* [SOURCE MATERIAL]:

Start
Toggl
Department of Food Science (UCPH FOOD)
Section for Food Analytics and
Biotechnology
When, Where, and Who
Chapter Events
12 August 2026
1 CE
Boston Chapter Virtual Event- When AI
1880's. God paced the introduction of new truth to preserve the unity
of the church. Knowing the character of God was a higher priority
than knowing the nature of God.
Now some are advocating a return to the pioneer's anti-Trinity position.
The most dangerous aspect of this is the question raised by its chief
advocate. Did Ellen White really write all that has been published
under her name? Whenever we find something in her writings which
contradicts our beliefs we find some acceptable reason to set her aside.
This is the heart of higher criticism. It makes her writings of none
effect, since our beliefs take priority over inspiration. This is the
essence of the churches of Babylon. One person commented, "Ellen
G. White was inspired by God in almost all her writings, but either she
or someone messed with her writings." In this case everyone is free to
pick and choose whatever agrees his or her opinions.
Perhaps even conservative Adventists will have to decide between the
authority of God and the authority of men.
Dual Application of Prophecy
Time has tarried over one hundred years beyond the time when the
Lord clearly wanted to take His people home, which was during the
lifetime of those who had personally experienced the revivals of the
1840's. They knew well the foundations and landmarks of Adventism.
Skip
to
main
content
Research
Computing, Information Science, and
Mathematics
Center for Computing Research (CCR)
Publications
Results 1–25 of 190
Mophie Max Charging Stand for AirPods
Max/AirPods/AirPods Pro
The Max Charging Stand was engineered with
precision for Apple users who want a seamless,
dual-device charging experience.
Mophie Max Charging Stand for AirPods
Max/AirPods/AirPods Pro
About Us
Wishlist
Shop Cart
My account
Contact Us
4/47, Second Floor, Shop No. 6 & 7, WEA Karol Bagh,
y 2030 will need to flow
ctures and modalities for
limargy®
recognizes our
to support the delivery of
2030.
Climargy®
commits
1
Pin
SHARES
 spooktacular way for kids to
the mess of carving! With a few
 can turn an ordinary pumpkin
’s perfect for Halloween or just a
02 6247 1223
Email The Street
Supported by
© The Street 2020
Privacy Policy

==

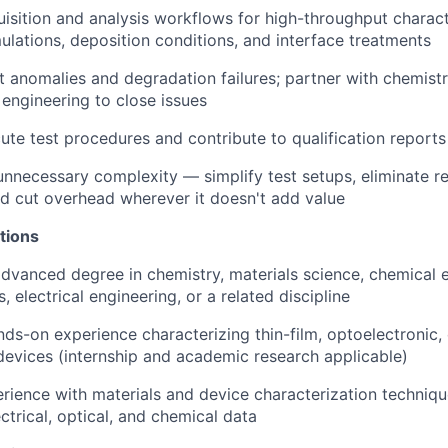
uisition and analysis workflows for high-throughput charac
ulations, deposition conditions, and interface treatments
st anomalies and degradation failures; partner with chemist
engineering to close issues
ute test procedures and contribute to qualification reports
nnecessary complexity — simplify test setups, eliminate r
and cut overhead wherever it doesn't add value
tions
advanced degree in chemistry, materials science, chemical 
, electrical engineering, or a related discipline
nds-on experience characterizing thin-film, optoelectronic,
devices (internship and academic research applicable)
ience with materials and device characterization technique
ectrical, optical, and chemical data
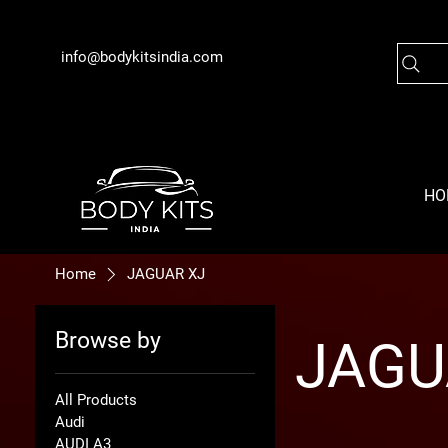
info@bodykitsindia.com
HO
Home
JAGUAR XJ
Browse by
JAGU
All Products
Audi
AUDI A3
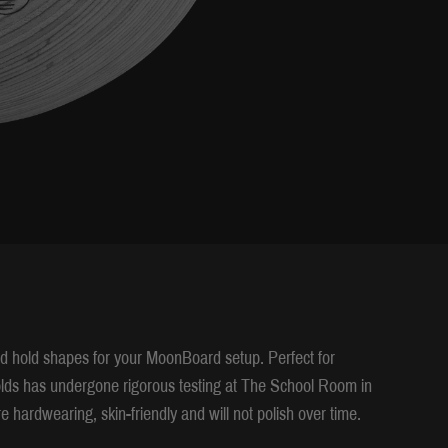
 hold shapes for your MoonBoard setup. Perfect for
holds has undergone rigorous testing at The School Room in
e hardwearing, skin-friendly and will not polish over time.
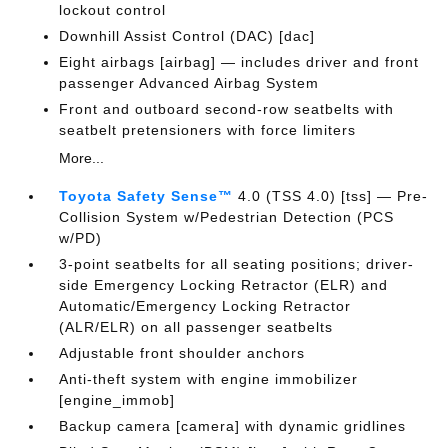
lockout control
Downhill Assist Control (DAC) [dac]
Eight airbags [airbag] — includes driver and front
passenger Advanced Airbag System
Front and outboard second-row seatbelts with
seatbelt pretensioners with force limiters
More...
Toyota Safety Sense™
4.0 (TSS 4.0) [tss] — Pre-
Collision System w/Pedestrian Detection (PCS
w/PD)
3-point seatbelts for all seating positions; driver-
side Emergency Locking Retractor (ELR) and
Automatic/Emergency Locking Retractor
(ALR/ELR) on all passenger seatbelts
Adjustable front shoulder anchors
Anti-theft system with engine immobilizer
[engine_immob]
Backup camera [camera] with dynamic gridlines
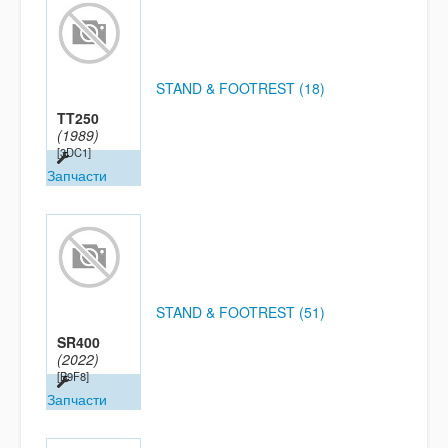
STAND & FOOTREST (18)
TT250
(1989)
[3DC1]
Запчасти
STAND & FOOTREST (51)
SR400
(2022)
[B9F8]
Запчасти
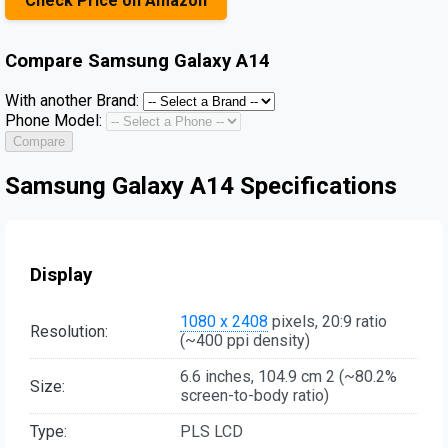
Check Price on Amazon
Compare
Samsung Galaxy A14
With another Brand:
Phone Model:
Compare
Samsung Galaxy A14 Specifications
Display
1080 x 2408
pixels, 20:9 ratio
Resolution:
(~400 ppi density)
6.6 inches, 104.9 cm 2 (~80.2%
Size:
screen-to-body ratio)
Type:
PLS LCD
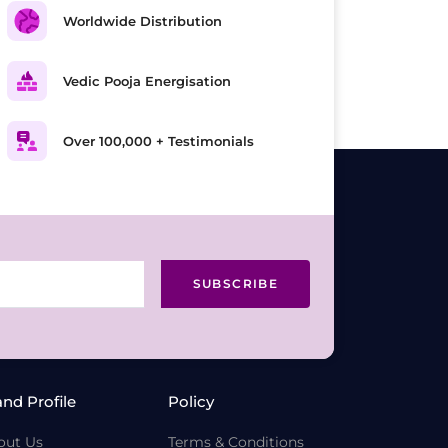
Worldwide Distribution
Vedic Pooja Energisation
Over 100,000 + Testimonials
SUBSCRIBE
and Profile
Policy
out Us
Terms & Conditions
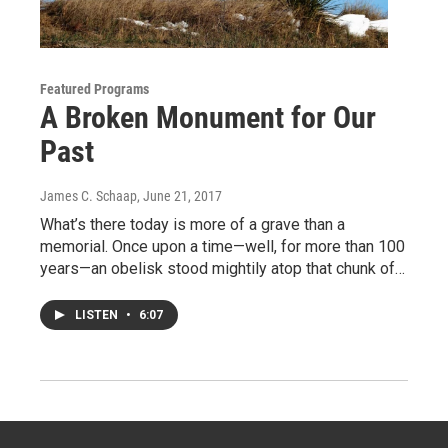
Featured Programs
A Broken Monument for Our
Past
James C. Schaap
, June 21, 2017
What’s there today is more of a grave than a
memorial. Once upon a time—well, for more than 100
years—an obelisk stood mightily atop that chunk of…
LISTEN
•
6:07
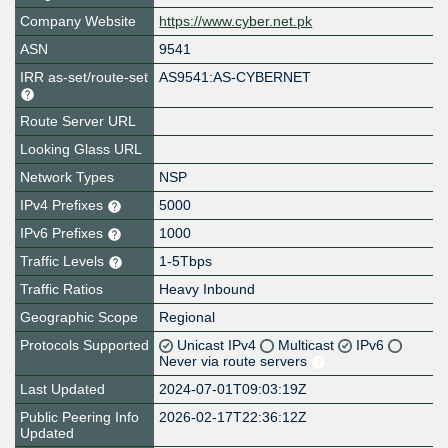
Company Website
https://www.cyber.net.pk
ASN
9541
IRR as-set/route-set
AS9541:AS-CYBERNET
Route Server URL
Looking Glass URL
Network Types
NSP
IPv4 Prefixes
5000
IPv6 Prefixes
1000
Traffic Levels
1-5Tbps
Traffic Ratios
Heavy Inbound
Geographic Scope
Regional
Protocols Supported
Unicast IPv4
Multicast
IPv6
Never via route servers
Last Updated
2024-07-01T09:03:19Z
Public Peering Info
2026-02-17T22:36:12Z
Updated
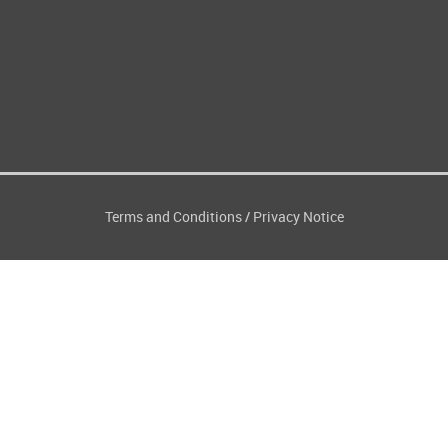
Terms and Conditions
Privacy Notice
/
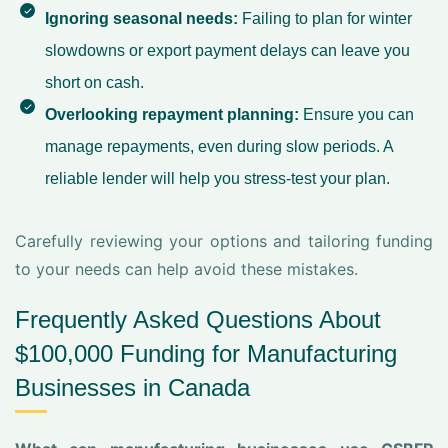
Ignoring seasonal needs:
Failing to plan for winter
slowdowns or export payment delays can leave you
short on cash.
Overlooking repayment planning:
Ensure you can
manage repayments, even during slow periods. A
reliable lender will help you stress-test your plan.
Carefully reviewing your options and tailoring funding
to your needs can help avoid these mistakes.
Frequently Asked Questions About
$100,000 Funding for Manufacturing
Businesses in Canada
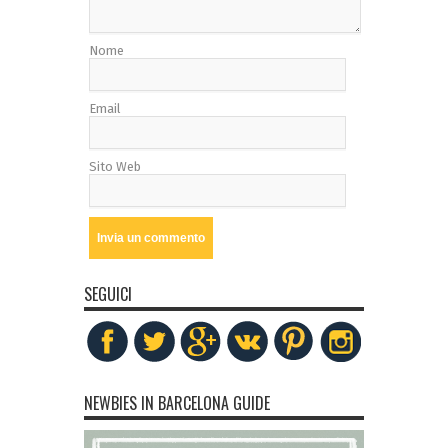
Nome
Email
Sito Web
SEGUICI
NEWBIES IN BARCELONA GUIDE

==

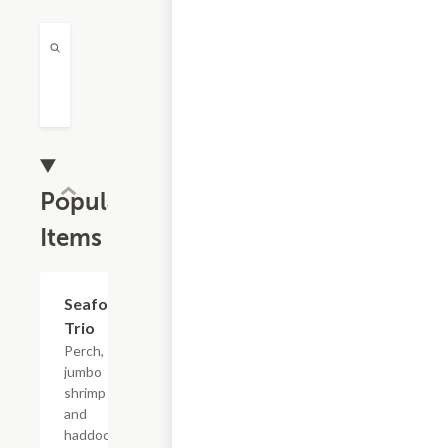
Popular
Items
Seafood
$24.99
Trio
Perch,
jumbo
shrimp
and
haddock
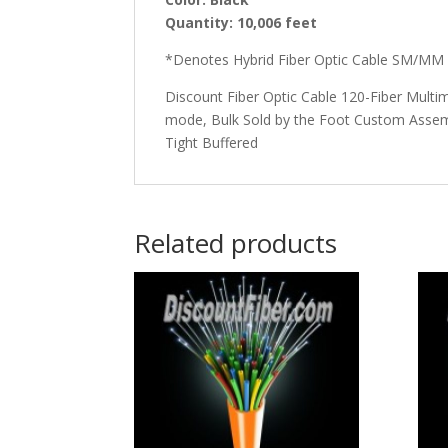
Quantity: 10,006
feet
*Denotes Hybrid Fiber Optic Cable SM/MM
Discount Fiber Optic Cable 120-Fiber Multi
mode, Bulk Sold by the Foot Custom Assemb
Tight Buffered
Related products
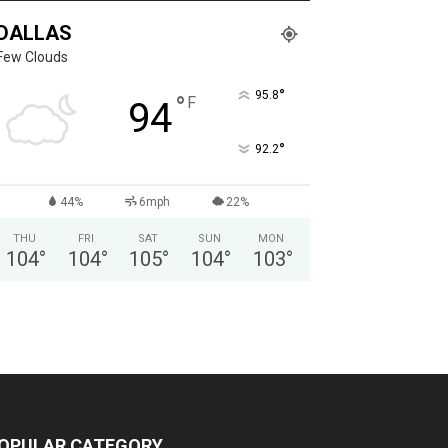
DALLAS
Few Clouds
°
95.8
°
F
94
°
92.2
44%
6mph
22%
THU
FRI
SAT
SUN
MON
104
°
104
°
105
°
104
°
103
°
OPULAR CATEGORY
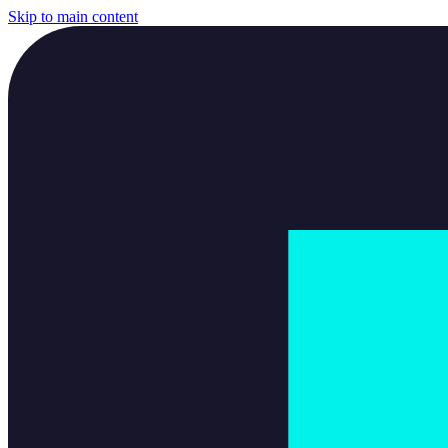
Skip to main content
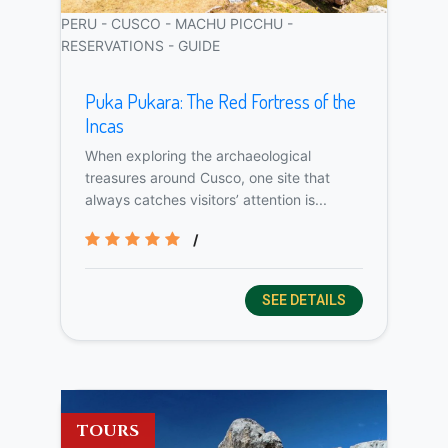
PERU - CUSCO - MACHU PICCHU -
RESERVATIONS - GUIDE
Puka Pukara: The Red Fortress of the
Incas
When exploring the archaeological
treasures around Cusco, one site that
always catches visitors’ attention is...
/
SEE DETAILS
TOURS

* [PROBLEM TO SOLVE]:
Since the pictures are not part of the copy, please transcribe only the lines above from the one with "seatbelt pretensioners with force limiters" through the one with "IRR as-set/route-set", exactly and with both ends.

* [ANSWER SPACE]:
seatbelt pretensioners with force limiters
More...
Toyota Safety Sense™
4.0 (TSS 4.0) [tss] — Pre-
Collision System w/Pedestrian Detection (PCS
w/PD)
3-point seatbelts for all seating positions; driver-
side Emergency Locking Retractor (ELR) and
Automatic/Emergency Locking Retractor
(ALR/ELR) on all passenger seatbelts
Adjustable front shoulder anchors
Anti-theft system with engine immobilizer
[engine_immob]
Backup camera [camera] with dynamic gridlines
STAND & FOOTREST (18)
TT250
(1989)
[3DC1]
Запчасти
STAND & FOOTREST (51)
SR400
(2022)
[B9F8]
Запчасти
Check Price on Amazon
Compare
Samsung Galaxy A14
With another Brand:
Phone Model:
Compare
Samsung Galaxy A14 Specifications
Display
1080 x 2408
pixels, 20:9 ratio
Resolution:
(~400 ppi density)
6.6 inches, 104.9 cm 2 (~80.2%
Size:
screen-to-body ratio)
Type:
PLS LCD
Worldwide Distribution
Vedic Pooja Energisation
Over 100,000 + Testimonials
SUBSCRIBE
and Profile
Policy
out Us
Terms & Conditions
Featured Programs
A Broken Monument for Our
Past
James C. Schaap
, June 21, 2017
What’s there today is more of a grave than a
memorial. Once upon a time—well, for more than 100
years—an obelisk stood mightily atop that chunk of…
LISTEN
•
6:07
Company Website
https://www.cyber.net.pk
ASN
9541
IRR as-set/route-set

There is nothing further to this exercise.